BEGIN

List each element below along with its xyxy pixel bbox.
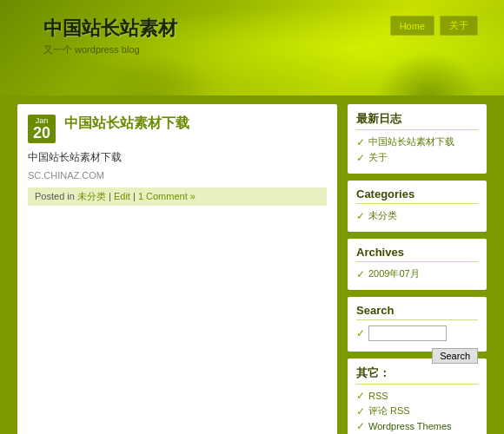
list-item: ✓ 中国站长站素材下载 (356, 135, 478, 148)
sidebar-archives-title: Archives (356, 246, 478, 262)
sidebar-categories-title: Categories (356, 187, 478, 204)
post: Jan 20 中国站长站素材下载 中国站长站素材下载 SC.CHINAZ.COM… (28, 115, 327, 206)
sidebar-search-title: Search (356, 304, 478, 320)
post-comments-link[interactable]: 1 Comment » (138, 191, 196, 201)
list-item: ✓ RSS (356, 390, 478, 402)
header-nav: Home 关于 (390, 16, 478, 36)
search-button[interactable]: Search (432, 348, 478, 364)
sidebar-other: 其它： ✓ RSS ✓ 评论 RSS ✓ Wordpress Themes ✓ … (348, 358, 487, 434)
check-icon: ✓ (356, 152, 365, 164)
nav-home-button[interactable]: Home (390, 16, 434, 36)
list-item: ✓ Wordpress Themes (356, 420, 478, 432)
sidebar-recent-title: 最新日志 (356, 111, 478, 130)
check-icon: ✓ (356, 327, 365, 339)
sidebar: 最新日志 ✓ 中国站长站素材下载 ✓ 关于 Categories ✓ 未分类 A… (348, 104, 487, 434)
site-subtitle: 又一个 wordpress blog (43, 43, 177, 56)
post-category-link[interactable]: 未分类 (77, 191, 106, 201)
site-title: 中国站长站素材 (43, 16, 177, 42)
nav-about-button[interactable]: 关于 (440, 16, 478, 36)
check-icon: ✓ (356, 210, 365, 222)
post-title: 中国站长站素材下载 (64, 115, 189, 133)
main-wrapper: Jan 20 中国站长站素材下载 中国站长站素材下载 SC.CHINAZ.COM… (0, 95, 504, 434)
header: 中国站长站素材 又一个 wordpress blog Home 关于 (0, 0, 504, 95)
list-item: ✓ 未分类 (356, 209, 478, 222)
category-link-1[interactable]: 未分类 (368, 209, 397, 222)
recent-link-1[interactable]: 中国站长站素材下载 (368, 135, 454, 148)
check-icon: ✓ (356, 420, 365, 432)
post-date-box: Jan 20 (28, 115, 56, 143)
post-header: Jan 20 中国站长站素材下载 (28, 115, 327, 143)
other-link-1[interactable]: RSS (368, 391, 388, 401)
post-link: SC.CHINAZ.COM (28, 170, 327, 181)
content-area: Jan 20 中国站长站素材下载 中国站长站素材下载 SC.CHINAZ.COM… (17, 104, 337, 434)
check-icon: ✓ (356, 405, 365, 418)
post-body: 中国站长站素材下载 (28, 150, 327, 165)
post-date-day: 20 (33, 125, 50, 141)
site-title-block: 中国站长站素材 又一个 wordpress blog (43, 16, 177, 56)
other-link-2[interactable]: 评论 RSS (368, 404, 410, 418)
post-meta-prefix: Posted in (35, 191, 75, 201)
sidebar-recent: 最新日志 ✓ 中国站长站素材下载 ✓ 关于 (348, 104, 487, 174)
recent-link-2[interactable]: 关于 (368, 151, 388, 164)
sidebar-categories: Categories ✓ 未分类 (348, 181, 487, 232)
check-icon: ✓ (356, 136, 365, 148)
other-link-3[interactable]: Wordpress Themes (368, 421, 452, 431)
list-item: ✓ 评论 RSS (356, 404, 478, 418)
search-input[interactable] (368, 326, 447, 341)
list-item: ✓ 2009年07月 (356, 267, 478, 280)
search-row: ✓ (356, 326, 478, 341)
check-icon: ✓ (356, 390, 365, 402)
archive-link-1[interactable]: 2009年07月 (368, 267, 420, 280)
list-item: ✓ 关于 (356, 151, 478, 164)
check-icon: ✓ (356, 268, 365, 280)
post-edit-link[interactable]: Edit (114, 191, 130, 201)
sidebar-search: Search ✓ Search (348, 297, 487, 352)
sidebar-other-title: 其它： (356, 365, 478, 385)
sidebar-archives: Archives ✓ 2009年07月 (348, 239, 487, 290)
post-meta: Posted in 未分类 | Edit | 1 Comment » (28, 187, 327, 206)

END

PROMPT:
Display every line of the listing that contains the string "button".

RESPONSE FOR THIS EXERCISE:
search-button[interactable]: Search (432, 348, 478, 364)
nav-home-button[interactable]: Home (390, 16, 434, 36)
nav-about-button[interactable]: 关于 (440, 16, 478, 36)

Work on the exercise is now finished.